Home > Other > The Clutter Corpse > Page 17
The Clutter Corpse Page 17

by Simon Brett


  ‘What, so you’ll go and see it before you meet Tracey for lunch?’

  My son blushed. ‘Actually, we’re going to meet at the museum. She’s interested in that stuff too.’

  This suggestion that the two of them knew each other quite well was, of course, exactly what a mother wanted to hear. It was wonderful to see Ben so positive.

  ‘Well, have a great time.’

  ‘I will,’ he said, as he moved to the front door.

  ‘And …’

  ‘I’m fine, Ma.’

  Not sure when I would eat next, I made myself a mushroom omelette. I was just about to start on it when the phone rang.

  ‘Hello. It’s Bruce Tallis.’

  ‘Ah. I do want to say how sorry I am for your loss. I don’t know how—’

  ‘All right, don’t bother with all that. I know what you mean.’ He moved brusquely on. ‘I hear from the police you were the person who actually found her … Kerry’s …’ Somehow he couldn’t say the word ‘body’ or ‘corpse’.

  ‘Yes, I did,’ I said, trying to ease the awkwardness.

  ‘They told me it was coincidence, that it happened to be you, someone who’d met Kerry before.’

  ‘Yes, it was,’ I confirmed.

  ‘Was it really?’ he asked.

  ‘Of course it was. Are you suggesting I had anything to do with her death?’

  ‘No, no, no,’ he backtracked quickly. ‘It’s just that … I’m desperate to find out anything about her … her last days. Who she was hanging out with, how she came to end up in that flat … anything, really.’

  ‘I’m afraid I’d seen nothing of your daughter between the end of our … business dealings …’ The memory still brought an unpleasant taste to my mouth ‘… and when I discovered her body.’

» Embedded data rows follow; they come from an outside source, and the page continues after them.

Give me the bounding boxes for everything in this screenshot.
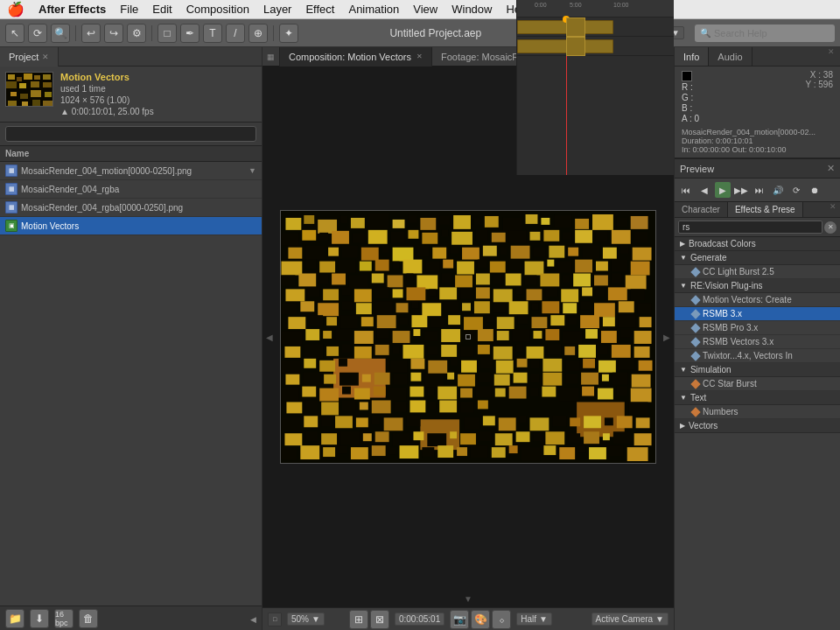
file-menu[interactable]: File bbox=[120, 3, 138, 16]
category-simulation[interactable]: ▼ Simulation bbox=[675, 363, 840, 377]
effect-twixtor[interactable]: Twixtor...4.x, Vectors In bbox=[675, 349, 840, 363]
effects-search-clear[interactable]: ✕ bbox=[824, 221, 836, 234]
svg-rect-87 bbox=[375, 260, 389, 271]
composition-canvas[interactable] bbox=[280, 210, 656, 464]
preview-first-btn[interactable]: ⏮ bbox=[678, 182, 694, 198]
effect-rsmb[interactable]: RSMB 3.x bbox=[675, 307, 840, 321]
footage-tab-close[interactable]: ✕ bbox=[602, 52, 608, 60]
effect-rsmb-vectors[interactable]: RSMB Vectors 3.x bbox=[675, 335, 840, 349]
toolbar-sep-1 bbox=[75, 25, 76, 41]
svg-rect-344 bbox=[603, 433, 610, 440]
effects-close[interactable]: ✕ bbox=[826, 202, 840, 217]
workspace-dropdown[interactable]: Standard ▼ bbox=[629, 26, 685, 39]
category-vectors[interactable]: ▶ Vectors bbox=[675, 419, 840, 433]
svg-rect-257 bbox=[374, 373, 390, 385]
tool-pin[interactable]: ✦ bbox=[279, 24, 298, 43]
tool-settings[interactable]: ⚙ bbox=[127, 24, 146, 43]
zoom-dropdown[interactable]: 50% ▼ bbox=[287, 612, 325, 626]
preview-rec-btn[interactable]: ⏺ bbox=[807, 182, 822, 198]
preview-play-btn[interactable]: ▶ bbox=[715, 182, 731, 198]
tool-undo[interactable]: ↩ bbox=[81, 24, 101, 43]
preview-last-btn[interactable]: ⏭ bbox=[752, 182, 767, 198]
effects-search-input[interactable] bbox=[678, 220, 822, 234]
delete-btn[interactable]: 🗑 bbox=[79, 609, 98, 628]
tool-rotate[interactable]: ⟳ bbox=[28, 24, 47, 43]
tool-text[interactable]: T bbox=[203, 24, 222, 43]
audio-tab[interactable]: Audio bbox=[709, 47, 752, 66]
project-search-input[interactable] bbox=[5, 126, 256, 142]
snapshot-btn[interactable]: 📷 bbox=[450, 610, 469, 629]
tool-rect[interactable]: □ bbox=[158, 24, 177, 43]
svg-rect-144 bbox=[561, 289, 578, 302]
collapse-btn-1[interactable]: ▼ bbox=[248, 166, 256, 175]
svg-rect-365 bbox=[589, 447, 606, 459]
layer-menu[interactable]: Layer bbox=[263, 3, 292, 16]
safe-zones-btn[interactable]: ⊠ bbox=[370, 610, 389, 629]
svg-rect-177 bbox=[411, 315, 427, 327]
footage-tab[interactable]: Footage: MosaicRender_004_moti... ✕ bbox=[432, 47, 618, 66]
time-dropdown[interactable]: 0:00:05:01 bbox=[395, 612, 444, 626]
file-item[interactable]: ▦ MosaicRender_004_motion[0000-0250].png… bbox=[0, 162, 262, 180]
canvas-left-arrow[interactable]: ◀ bbox=[266, 332, 273, 342]
bpc-btn[interactable]: 16 bpc bbox=[54, 609, 74, 628]
canvas-region-btn[interactable]: □ bbox=[268, 612, 282, 626]
file-item[interactable]: ▦ MosaicRender_004_rgba bbox=[0, 180, 262, 199]
tool-zoom[interactable]: 🔍 bbox=[51, 24, 70, 43]
category-generate[interactable]: ▼ Generate bbox=[675, 251, 840, 265]
svg-rect-48 bbox=[422, 233, 438, 244]
effect-numbers[interactable]: Numbers bbox=[675, 405, 840, 419]
effects-presets-tab[interactable]: Effects & Prese bbox=[728, 202, 803, 217]
new-folder-btn[interactable]: 📁 bbox=[5, 609, 24, 628]
search-help-input[interactable] bbox=[714, 28, 830, 38]
search-help-bar[interactable]: 🔍 bbox=[695, 24, 835, 42]
window-menu[interactable]: Window bbox=[452, 3, 492, 16]
animation-menu[interactable]: Animation bbox=[348, 3, 399, 16]
effect-motion-vectors[interactable]: Motion Vectors: Create bbox=[675, 293, 840, 307]
effect-cc-light-burst[interactable]: CC Light Burst 2.5 bbox=[675, 265, 840, 279]
tool-redo[interactable]: ↪ bbox=[104, 24, 123, 43]
file-item[interactable]: ▦ MosaicRender_004_rgba[0000-0250].png bbox=[0, 199, 262, 217]
project-tab-close[interactable]: ✕ bbox=[42, 52, 49, 61]
info-panel-close[interactable]: ✕ bbox=[822, 47, 840, 66]
tool-select[interactable]: ↖ bbox=[5, 24, 24, 43]
info-tab[interactable]: Info bbox=[675, 47, 709, 66]
help-menu[interactable]: Help bbox=[506, 3, 529, 16]
tool-pen[interactable]: ✒ bbox=[180, 24, 200, 43]
category-revision[interactable]: ▼ RE:Vision Plug-ins bbox=[675, 279, 840, 293]
transparency-btn[interactable]: ⬦ bbox=[492, 610, 511, 629]
preview-loop-btn[interactable]: ⟳ bbox=[788, 182, 804, 198]
preview-audio-btn[interactable]: 🔊 bbox=[770, 182, 786, 198]
file-item-selected[interactable]: ▣ Motion Vectors bbox=[0, 217, 262, 235]
tool-clone[interactable]: ⊕ bbox=[248, 24, 268, 43]
import-btn[interactable]: ⬇ bbox=[30, 609, 49, 628]
preview-next-btn[interactable]: ▶▶ bbox=[733, 182, 749, 198]
tool-brush[interactable]: / bbox=[226, 24, 245, 43]
composition-menu[interactable]: Composition bbox=[186, 3, 249, 16]
app-name[interactable]: After Effects bbox=[38, 3, 106, 16]
effect-menu[interactable]: Effect bbox=[305, 3, 334, 16]
canvas-bottom-arrow[interactable]: ▼ bbox=[464, 594, 472, 604]
project-tab[interactable]: Project ✕ bbox=[0, 47, 59, 66]
preview-prev-btn[interactable]: ◀ bbox=[696, 182, 712, 198]
canvas-right-arrow[interactable]: ▶ bbox=[663, 332, 670, 342]
color-btn[interactable]: 🎨 bbox=[471, 610, 490, 629]
apple-menu[interactable]: 🍎 bbox=[7, 1, 24, 18]
category-arrow: ▼ bbox=[680, 394, 687, 402]
view-dropdown[interactable]: Active Camera ▼ bbox=[592, 612, 668, 626]
grid-btn[interactable]: ⊞ bbox=[349, 610, 368, 629]
svg-rect-220 bbox=[427, 346, 438, 355]
comp-panel-menu[interactable]: ≡ bbox=[659, 52, 674, 61]
comp-tab-close[interactable]: ✕ bbox=[416, 52, 423, 60]
character-tab[interactable]: Character bbox=[675, 202, 728, 217]
category-broadcast[interactable]: ▶ Broadcast Colors bbox=[675, 237, 840, 251]
preview-close[interactable]: ✕ bbox=[827, 163, 835, 174]
view-menu[interactable]: View bbox=[413, 3, 438, 16]
resolution-dropdown[interactable]: Half ▼ bbox=[516, 612, 552, 626]
svg-rect-223 bbox=[478, 345, 490, 354]
effect-cc-star-burst[interactable]: CC Star Burst bbox=[675, 377, 840, 391]
composition-tab-active[interactable]: Composition: Motion Vectors ✕ bbox=[280, 47, 432, 66]
category-text[interactable]: ▼ Text bbox=[675, 391, 840, 405]
edit-menu[interactable]: Edit bbox=[152, 3, 172, 16]
panel-menu-btn[interactable]: ◀ bbox=[250, 613, 256, 624]
effect-rsmb-pro[interactable]: RSMB Pro 3.x bbox=[675, 321, 840, 335]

  ‘I was afraid you’d say that.’ His voice took on an almost pathetic, pleading tone. ‘But do you know anyone else who saw her, you know, during the last months?’

  Of course, there was Les. Les, who’d spent time with ‘Celeste’ when they’d both crashed back into using after meeting at ReProgramme. But I wasn’t about to land Les with his girlfriend’s grieving father. Not until I’d checked it was OK with him, anyway.

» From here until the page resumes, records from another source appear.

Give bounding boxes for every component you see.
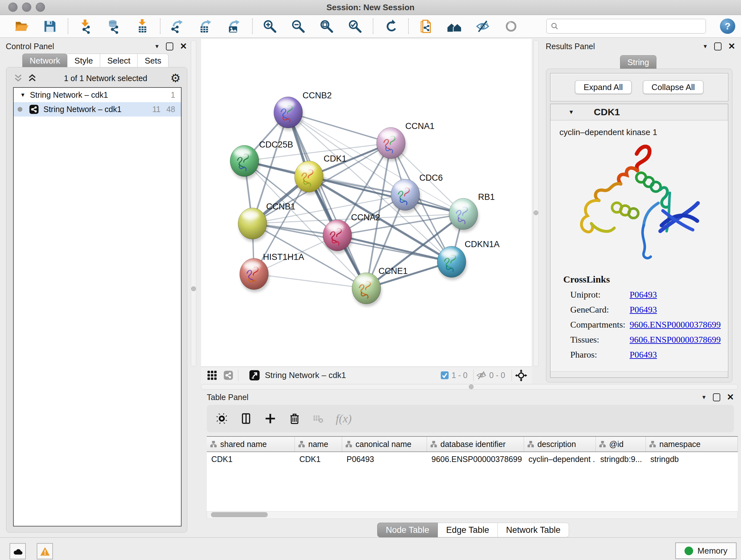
edge-CCNB2-CCNE1[interactable] xyxy=(288,112,366,288)
export-network-icon[interactable] xyxy=(170,19,185,34)
export-table-icon[interactable] xyxy=(199,19,213,34)
hide-selected-icon[interactable] xyxy=(475,19,490,34)
network-row[interactable]: String Network – cdk1 11 48 xyxy=(14,102,181,117)
show-view-icon[interactable] xyxy=(503,19,519,34)
control-panel-float-icon[interactable] xyxy=(166,43,173,51)
left-splitter[interactable] xyxy=(191,40,196,367)
network-canvas[interactable]: CCNB2CCNA1CDC25BCDK1CDC6RB1CCNB1CCNA2CDK… xyxy=(201,39,532,367)
network-graph[interactable]: CCNB2CCNA1CDC25BCDK1CDC6RB1CCNB1CCNA2CDK… xyxy=(201,39,532,367)
refresh-icon[interactable] xyxy=(383,19,398,34)
crosslink-link[interactable]: P06493 xyxy=(630,350,657,360)
expand-all-networks-icon[interactable] xyxy=(27,73,38,83)
node-CCNB2[interactable]: CCNB2 xyxy=(274,91,332,131)
edge-CCNB2-CCNA1[interactable] xyxy=(288,112,391,143)
table-panel-close-icon[interactable]: ✕ xyxy=(727,393,734,401)
share-document-icon[interactable] xyxy=(418,19,433,34)
scrollbar-thumb[interactable] xyxy=(211,512,268,517)
results-scroll-area[interactable] xyxy=(550,371,728,377)
bottom-splitter-handle[interactable] xyxy=(469,384,474,389)
collapse-all-button[interactable]: Collapse All xyxy=(643,80,704,94)
table-options-gear-icon[interactable] xyxy=(216,413,228,425)
table-panel-float-icon[interactable] xyxy=(713,393,720,401)
detach-view-icon[interactable] xyxy=(249,369,260,381)
crosslink-link[interactable]: 9606.ENSP00000378699 xyxy=(630,320,721,330)
node-RB1[interactable]: RB1 xyxy=(449,192,495,232)
cdk1-section-header[interactable]: ▼ CDK1 xyxy=(550,104,728,120)
zoom-out-icon[interactable] xyxy=(291,19,306,34)
node-CDC25B[interactable]: CDC25B xyxy=(230,140,293,179)
column-header-namespace[interactable]: namespace xyxy=(646,437,738,451)
collection-expander-icon[interactable]: ▼ xyxy=(20,92,25,98)
selected-checkbox-icon[interactable] xyxy=(441,371,449,380)
left-splitter-handle[interactable] xyxy=(191,287,196,291)
column-header-@id[interactable]: @id xyxy=(596,437,646,451)
crosslink-label: Tissues: xyxy=(570,334,630,345)
network-collection-row[interactable]: ▼ String Network – cdk1 1 xyxy=(14,88,181,102)
control-panel-menu-icon[interactable]: ▼ xyxy=(154,44,160,49)
table-horizontal-scrollbar[interactable] xyxy=(207,511,738,519)
cdk1-expander-icon[interactable]: ▼ xyxy=(568,109,574,116)
control-panel-title: Control Panel xyxy=(6,42,54,51)
right-splitter-handle[interactable] xyxy=(534,210,538,215)
results-panel-close-icon[interactable]: ✕ xyxy=(728,42,735,51)
import-database-icon[interactable] xyxy=(106,19,121,34)
tab-network[interactable]: Network xyxy=(22,54,67,68)
tab-network-table[interactable]: Network Table xyxy=(498,523,569,537)
node-CCNE1[interactable]: CCNE1 xyxy=(352,266,408,307)
results-panel-menu-icon[interactable]: ▼ xyxy=(703,44,708,49)
search-input[interactable] xyxy=(561,21,705,31)
delete-column-icon[interactable] xyxy=(288,413,300,425)
memory-button[interactable]: Memory xyxy=(675,543,737,559)
node-CDKN1A[interactable]: CDKN1A xyxy=(437,240,500,280)
open-session-icon[interactable] xyxy=(14,19,29,34)
export-image-icon[interactable] xyxy=(227,19,242,34)
crosslink-link[interactable]: P06493 xyxy=(630,290,657,300)
control-panel-close-icon[interactable]: ✕ xyxy=(180,42,187,51)
home-icon[interactable] xyxy=(447,19,462,34)
birdseye-grid-icon[interactable] xyxy=(207,370,217,381)
fit-selected-crosshair-icon[interactable] xyxy=(515,369,527,381)
column-header-database-identifier[interactable]: database identifier xyxy=(427,437,524,451)
column-header-name[interactable]: name xyxy=(295,437,342,451)
save-session-icon[interactable] xyxy=(43,19,57,34)
show-columns-icon[interactable] xyxy=(240,413,252,425)
search-field[interactable] xyxy=(546,19,706,34)
string-app-icon[interactable] xyxy=(223,370,233,381)
column-header-description[interactable]: description xyxy=(524,437,596,451)
warning-button[interactable] xyxy=(37,543,53,559)
cloud-button[interactable] xyxy=(10,543,26,559)
node-CCNA1[interactable]: CCNA1 xyxy=(377,121,434,161)
crosslink-link[interactable]: P06493 xyxy=(630,305,657,315)
node-HIST1H1A[interactable]: HIST1H1A xyxy=(240,252,304,292)
tab-style[interactable]: Style xyxy=(67,54,100,68)
help-button[interactable]: ? xyxy=(720,18,735,34)
function-builder-icon[interactable]: f(x) xyxy=(336,413,352,425)
results-panel-float-icon[interactable] xyxy=(714,43,722,51)
add-column-icon[interactable] xyxy=(264,413,276,425)
import-table-icon[interactable] xyxy=(135,19,150,34)
edge-CCNA2-CDKN1A[interactable] xyxy=(337,235,452,262)
expand-all-button[interactable]: Expand All xyxy=(575,80,631,94)
tab-node-table[interactable]: Node Table xyxy=(377,523,438,537)
edge-HIST1H1A-CCNE1[interactable] xyxy=(254,274,366,288)
delete-table-icon[interactable] xyxy=(313,413,324,425)
import-network-icon[interactable] xyxy=(78,19,93,34)
right-splitter[interactable] xyxy=(533,40,539,367)
tab-sets[interactable]: Sets xyxy=(138,54,169,68)
table-row[interactable]: CDK1CDK1P064939606.ENSP00000378699cyclin… xyxy=(207,452,738,466)
tab-string[interactable]: String xyxy=(620,55,657,70)
collapse-all-networks-icon[interactable] xyxy=(13,73,23,83)
table-panel-menu-icon[interactable]: ▼ xyxy=(701,395,707,400)
node-table[interactable]: shared namenamecanonical namedatabase id… xyxy=(207,436,738,512)
column-header-canonical-name[interactable]: canonical name xyxy=(342,437,427,451)
zoom-fit-icon[interactable] xyxy=(319,19,334,34)
crosslinks-title: CrossLinks xyxy=(563,274,721,285)
network-options-gear-icon[interactable]: ⚙ xyxy=(171,72,181,84)
tab-select[interactable]: Select xyxy=(100,54,138,68)
hidden-eye-icon[interactable] xyxy=(476,370,487,381)
zoom-selected-icon[interactable] xyxy=(347,19,362,34)
tab-edge-table[interactable]: Edge Table xyxy=(438,523,498,537)
column-header-shared-name[interactable]: shared name xyxy=(207,437,295,451)
crosslink-link[interactable]: 9606.ENSP00000378699 xyxy=(630,334,721,345)
zoom-in-icon[interactable] xyxy=(262,19,277,34)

  ‘No,’ I said. ‘I can’t think of anyone.’

  ‘Listen, Ellen, I feel rather bad about you.’

  ‘Oh?’

  ‘The way I treated you way back.’ He wasn’t finding this easy. His previous career hadn’t trained him in the skills of pleading and apologizing. ‘I believed Kerry when she said you’d helped yourself to the proceeds from the stuff that my wife … you know what I mean.’

  I did, but I saw no reason to make things easy for him.

  He continued, more awkwardly than ever. ‘The fact is, I now think Kerry may have taken the money herself.’

  I still said nothing.

  ‘So … I’ll pay you what was on your invoice. Double what was on your invoice.’ For men like Bruce Tallis, the solution to every problem was the application of more money.

  But no amount of money could bring his daughter back to life. I thanked him formally for the offer of settlement. Then, after a silence, he said, ‘I’d really like to meet up and talk about Kerry.’

  ‘It wouldn’t be a very long conversation,’ I said. ‘I hardly knew her, and you know the circumstances of our meeting.’

  ‘Please.’ His mouth had difficulty in shaping the unfamiliar word.

  I thought about it. Here was me trying to find out the circumstances of Kerry Tallis’s death, and here was her father, who had known her right through her life, offering the opportunity to talk about her. It was a no-brainer. I agreed to talk to him. Queenie and Ashleigh would once again be elbowed by a stronger priority.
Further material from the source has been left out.